Is Exact Sciences working on any future enhancements to Cancerguard?
I’m a little limited in what I can reveal right now, but there are two things I want to discuss. One is the test. We’re going to continue to iterate and continue to make it even better. As I mentioned earlier, we’re currently using DNA methylation and protein markers in our test, but we’re also evaluating strategies to add a third biomarker class.
The other piece, which I think gets neglected a bit, is the experience that folks have with the test and the support and services that we can provide. Currently, a licensed health professional will reach out to each person who gets a positive test result to make sure they understand their results and have all the information they need.
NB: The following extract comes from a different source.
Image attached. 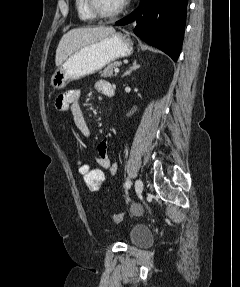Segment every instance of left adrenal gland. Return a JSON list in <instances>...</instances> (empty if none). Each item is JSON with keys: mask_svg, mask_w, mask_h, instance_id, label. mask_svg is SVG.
<instances>
[{"mask_svg": "<svg viewBox=\"0 0 240 287\" xmlns=\"http://www.w3.org/2000/svg\"><path fill=\"white\" fill-rule=\"evenodd\" d=\"M139 67L140 65L137 63V60H134L132 66L129 67V69L122 75V77L129 75L132 71L138 69Z\"/></svg>", "mask_w": 240, "mask_h": 287, "instance_id": "1", "label": "left adrenal gland"}]
</instances>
Patients will also have access to our third-party patient navigation tool, and we have a reimbursement program where — in the unlikely scenario that an insurance provider won’t cover additional screening [if you test positive with Cancerguard] — we’d cover up to $6,000 of out-of-pocket costs. As we think about the evolution of this product, we want to continue to make this as accessible and easy to use as possible.
Will Cancerguard be submitted for FDA approval?
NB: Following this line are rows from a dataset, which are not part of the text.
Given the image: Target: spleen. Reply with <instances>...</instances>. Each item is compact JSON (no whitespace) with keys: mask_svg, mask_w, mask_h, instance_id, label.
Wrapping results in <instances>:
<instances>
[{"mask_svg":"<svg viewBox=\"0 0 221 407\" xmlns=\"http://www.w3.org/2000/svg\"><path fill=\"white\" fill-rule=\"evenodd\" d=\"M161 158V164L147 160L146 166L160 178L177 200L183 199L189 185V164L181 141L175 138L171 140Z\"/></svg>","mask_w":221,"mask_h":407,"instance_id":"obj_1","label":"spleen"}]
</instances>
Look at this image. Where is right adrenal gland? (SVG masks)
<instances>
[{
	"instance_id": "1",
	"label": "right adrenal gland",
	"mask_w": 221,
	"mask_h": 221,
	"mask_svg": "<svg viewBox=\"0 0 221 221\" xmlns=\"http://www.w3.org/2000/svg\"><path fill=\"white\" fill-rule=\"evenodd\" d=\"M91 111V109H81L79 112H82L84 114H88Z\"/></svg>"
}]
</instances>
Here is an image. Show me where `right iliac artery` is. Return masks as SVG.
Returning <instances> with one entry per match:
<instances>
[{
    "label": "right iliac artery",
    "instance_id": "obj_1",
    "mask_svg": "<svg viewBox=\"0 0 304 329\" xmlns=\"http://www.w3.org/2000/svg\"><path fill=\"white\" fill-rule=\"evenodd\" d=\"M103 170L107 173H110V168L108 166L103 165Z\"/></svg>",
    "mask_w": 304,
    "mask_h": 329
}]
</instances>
The test is available as a laboratory-developed test, which is a pathway toward FDA approval. One of the advantages of using this route is that we can iterate it efficiently and quickly, so as we improve the test we can bring new versions to market quickly. In the long run, we do have aspirations to see it win approval, but that’s off into the future.
How do you envision people will use Cancerguard in conjunction with current screening tools?
This is a test that I think is likely to be of interest to folks who really want to be proactive about their health. That’s who I view as the early adopters. But I’m absolutely convinced that when we look back over the horizon, 10 or so years from now, we’re going to look back at 2025 and wonder: How is it that we just let three-quarters of cancer cases sneak up on us? I do believe this is going to become a part of routine preventive services as part of their checkup. But I don’t see single-cancer screening tests going away, because there are biological limitations to blood tests.
Our analysis showed that if our tests were used by everybody in the U.S., it would be expected to reduce the burden of stage four advanced metastatic cancer by 40 percent. That’s a huge impact.
This interview has been edited and condensed for clarity and length.